# No-Knot Fast Snaps



## ACarbone624 (Dec 16, 2008)

I have never used those. I sometimes use very small snap swivels. But they are very hard to tie the line on if they are too small. They don't seem to affect the lure action at all.


----------



## Captain Ahab (Dec 16, 2008)

Get the speed clips

Especially if you are using braid b/c you do not have to worry about line twist

With speed clips you shoudl remove the front "O" ring from the lure or if will run nose heavy


----------



## Captain Ahab (Dec 16, 2008)

jirwin6985 said:


> Thanks for the input. Dave what size were you using the other day. I noticed they dont have a size on Cabelas website the only have per 10 per 5(Pike Musky) and per 50. I ussume the per 50 is the smallest then 10 then 5? Or are they all the same size?
> Joe




The 50ack is the smallest
You know you will pay more for shipping then they cast right? :shock: :shock: :shock: :shock:


----------



## Jim (Dec 16, 2008)

jirwin6985 said:


> Accually I diddnt.
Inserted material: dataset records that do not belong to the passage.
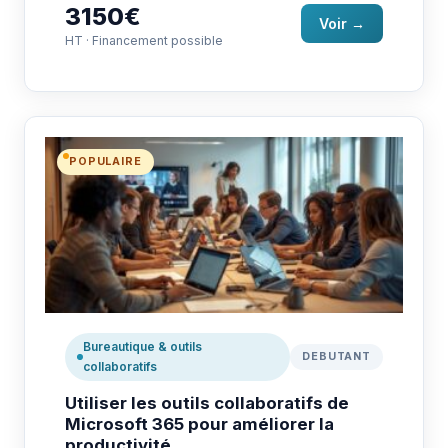
3150€
Voir →
HT · Financement possible
POPULAIRE
Bureautique & outils
DEBUTANT
collaboratifs
Utiliser les outils collaboratifs de
Microsoft 365 pour améliorer la
productivité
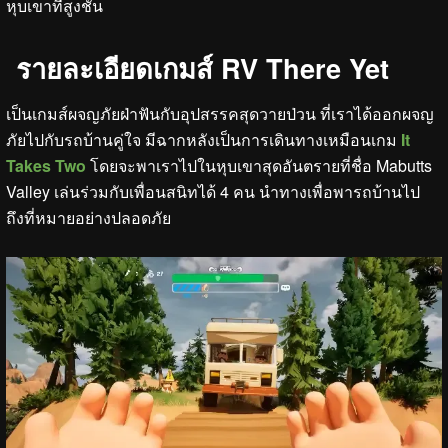
หุบเขาที่สูงชัน
รายละเอียดเกมส์ RV There Yet
เป็นเกมส์ผจญภัยฝ่าฟันกับอุปสรรคสุดวายป่วน ที่เราได้ออกผจญ
ภัยไปกับรถบ้านคู่ใจ มีฉากหลังเป็นการเดินทางเหมือนเกม
It
Takes Two
โดยจะพาเราไปในหุบเขาสุดอันตรายที่ชื่อ Mabutts
Valley เล่นร่วมกับเพื่อนสนิทได้ 4 คน นำทางเพื่อพารถบ้านไป
ถึงที่หมายอย่างปลอดภัย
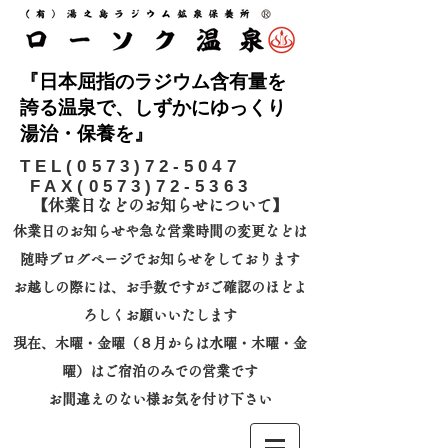
『日本屈指のラジウム含有量を
誇る温泉で、しずかにゆっくり
湯治・保養を』
​TEL(0573)72-5047
FAX(0573)72-5363
【休業日などのお知らせについて】​
休業日のお知らせや急な営業時間の変更などは
随時ブログページでお知らせをしております
お越しの際には、
お手数ですがご確認のほどよ
ろしくお願いいたします
​現在、木曜・金曜（８月からは水曜・木曜・金
曜）はご宿泊のみでの営業です
お間違えのない様お気を付け下さい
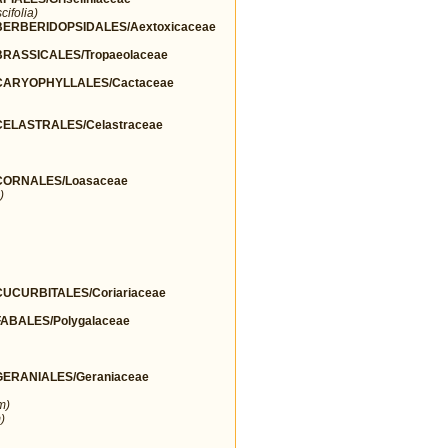
cifolia)
ERBERIDOPSIDALES/Aextoxicaceae
ASSICALES/Tropaeolaceae
ARYOPHYLLALES/Cactaceae
ELASTRALES/Celastraceae
ORNALES/Loasaceae
)
CURBITALES/Coriariaceae
BALES/Polygalaceae
ERANIALES/Geraniaceae
m)
)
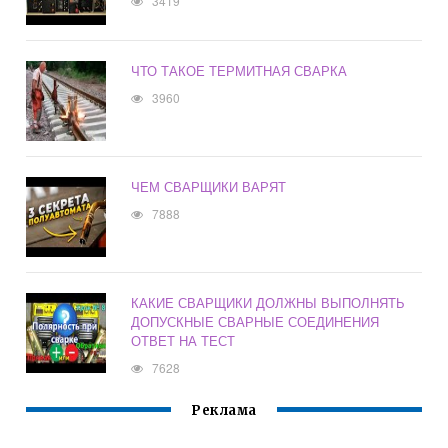
3419
ЧТО ТАКОЕ ТЕРМИТНАЯ СВАРКА
3960
ЧЕМ СВАРЩИКИ ВАРЯТ
7888
КАКИЕ СВАРЩИКИ ДОЛЖНЫ ВЫПОЛНЯТЬ
ДОПУСКНЫЕ СВАРНЫЕ СОЕДИНЕНИЯ
ОТВЕТ НА ТЕСТ
7628
Реклама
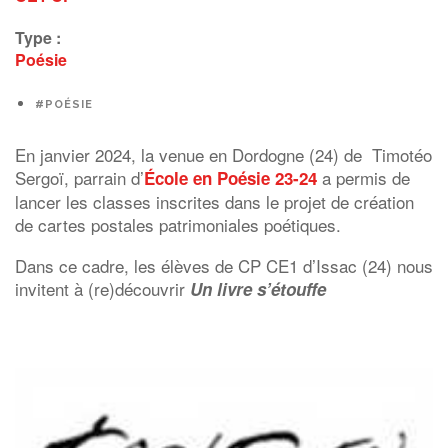
Type :
Poésie
#POÉSIE
En janvier 2024, la venue en Dordogne (24) de Timotéo
Sergoï, parrain d’
a permis de
École en Poésie 23-24
lancer les classes inscrites dans le projet de création
de cartes postales patrimoniales poétiques.
Dans ce cadre, les élèves de CP CE1 d’Issac (24) nous
invitent à (re)découvrir
Un livre s’étouffe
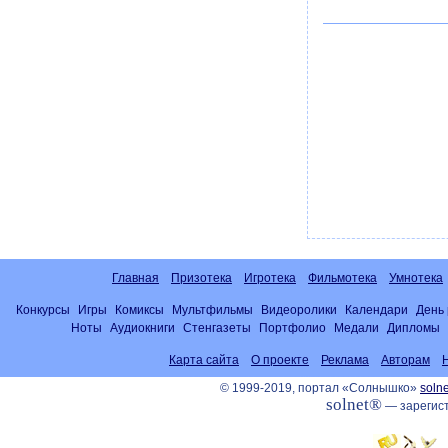
Главная
Призотека
Игротека
Фильмотека
Умнотека
Конкурсы
Игры
Комиксы
Мультфильмы
Видеоролики
Календари
День
Ноты
Аудиокниги
Стенгазеты
Портфолио
Медали
Дипломы
Карта сайта
О проекте
Реклама
Авторам
© 1999-2019, портал «Солнышко»
solne
solnet®
— зарегист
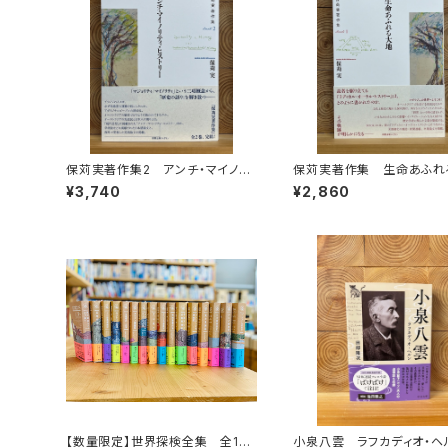
保苅実著作集2 アンチ・マイノリ
保苅実著作集 生命あふれ
ティ・ヒストリー
¥3,740
¥2,860
【数量限定】世界探検全集 全16
小泉八雲 ラフカディオ・ヘ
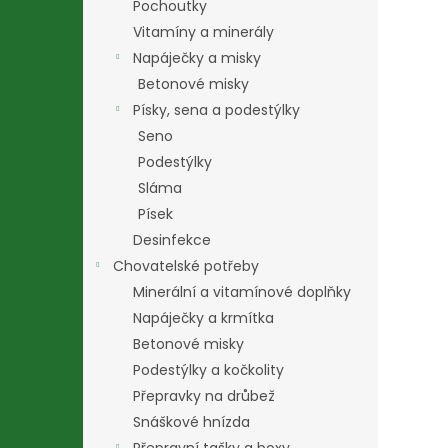
Pochoutky
Vitamíny a minerály
Napáječky a misky
Betonové misky
Písky, sena a podestýlky
Seno
Podestýlky
Sláma
Písek
Desinfekce
Chovatelské potřeby
Minerální a vitamínové doplňky
Napáječky a krmítka
Betonové misky
Podestýlky a kočkolity
Přepravky na drůbež
Snáškové hnízda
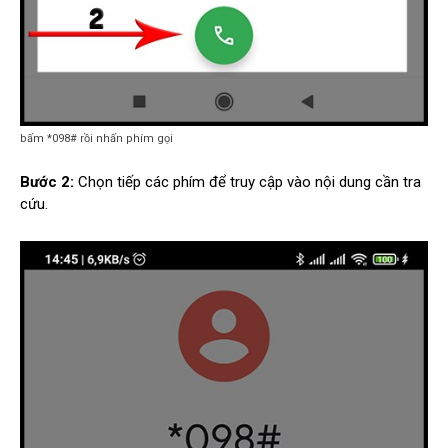
bấm *098# rồi nhấn phím gọi
Bước 2:
Chọn tiếp các phím để truy cập vào nội dung cần tra
cứu.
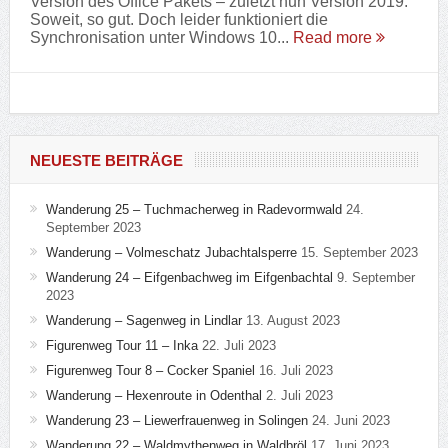
Version des Office Pakets – zuletzt nun Version 2019.
Soweit, so gut. Doch leider funktioniert die
Synchronisation unter Windows 10...
Read more
NEUESTE BEITRÄGE
Wanderung 25 – Tuchmacherweg in Radevormwald
24.
September 2023
Wanderung – Volmeschatz Jubachtalsperre
15. September 2023
Wanderung 24 – Eifgenbachweg im Eifgenbachtal
9. September
2023
Wanderung – Sagenweg in Lindlar
13. August 2023
Figurenweg Tour 11 – Inka
22. Juli 2023
Figurenweg Tour 8 – Cocker Spaniel
16. Juli 2023
Wanderung – Hexenroute in Odenthal
2. Juli 2023
Wanderung 23 – Liewerfrauenweg in Solingen
24. Juni 2023
Wanderung 22 – Waldmythenweg in Waldbröl
17. Juni 2023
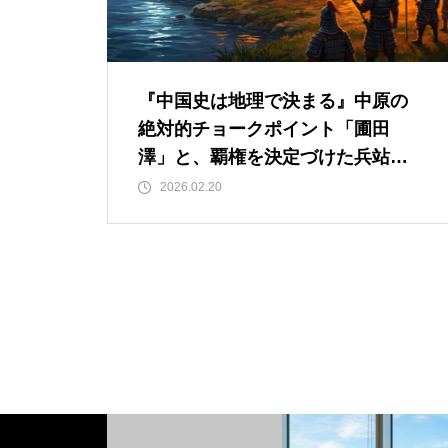
『中国史は地理で決まる』中原の
絶対的チョークポイント「圃田
澤」と、覇権を決定づけた兵站の
決算書
2026.02.20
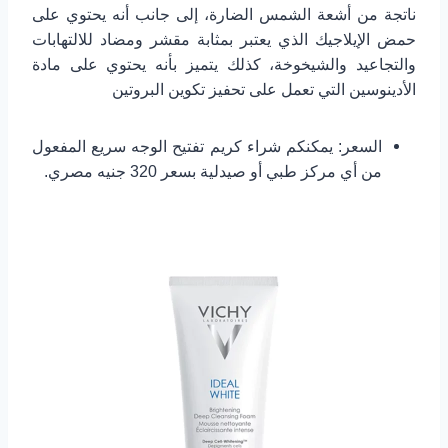
ناتجة من أشعة الشمس الضارة، إلى جانب أنه يحتوي على
حمض الإيلاجيك الذي يعتبر بمثابة مقشر ومضاد للالتهابات
والتجاعيد والشيخوخة، كذلك يتميز بأنه يحتوي على مادة
الأدينوسين التي تعمل على تحفيز تكوين البروتين
السعر: يمكنكم شراء كريم تفتيح الوجه سريع المفعول
من أي مركز طبي أو صيدلية بسعر 320 جنيه مصري.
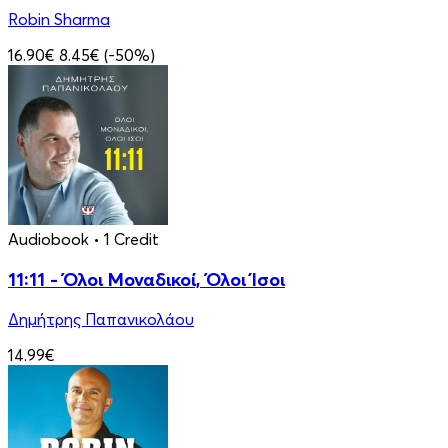
Robin Sharma
16.90€
8.45€
(-50%)
Audiobook
• 1 Credit
11:11 - Όλοι Μοναδικοί, Όλοι Ίσοι
Δημήτρης Παπανικολάου
14.99€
Any local places to get them?
> Joe



I'm going by Cabelas on Tuesday night on my way home...Want me to pick some up for you if they have them?


----------



## Jim (Dec 16, 2008)

I actually think I have some downstairs...let me check.


----------



## BassAddict (Dec 16, 2008)

I think I have some speed clips in my box, or in the shop if i find them their yours


----------



## Captain Ahab (Dec 17, 2008)

BassAddict said:


> I think I have some speed clips in my box, or in the shop if i find them their yours




I sent you those speed clips BassAddict :shock:


----------



## Jim (Dec 17, 2008)

Captain Ahab said:


> BassAddict said:
> 
> 
> > I think I have some speed clips in my box, or in the shop if i find them their yours
> ...



Nothing goes to waste here! :LOL2:

Addict is doing his part to recycle.


----------



## Captain Ahab (Dec 17, 2008)

Jim said:


> Nothing goes to waste here! :LOL2:
> 
> Addict is doing his part to recycle.



BassAddict *does not *want me to start doing my part to recycle :wink: :wink: :wink: :wink:


----------



## BassAddict (Dec 17, 2008)

Captain Ahab said:


> BassAddict said:
> 
> 
> > I think I have some speed clips in my box, or in the shop if i find them their yours
> ...




No you sent me A (one) speed clip, via C.O.D...................... #-o


----------



## Captain Ahab (Dec 17, 2008)

BassAddict said:


> Captain Ahab said:
> 
> 
> > BassAddict said:
> ...




Slander!


----------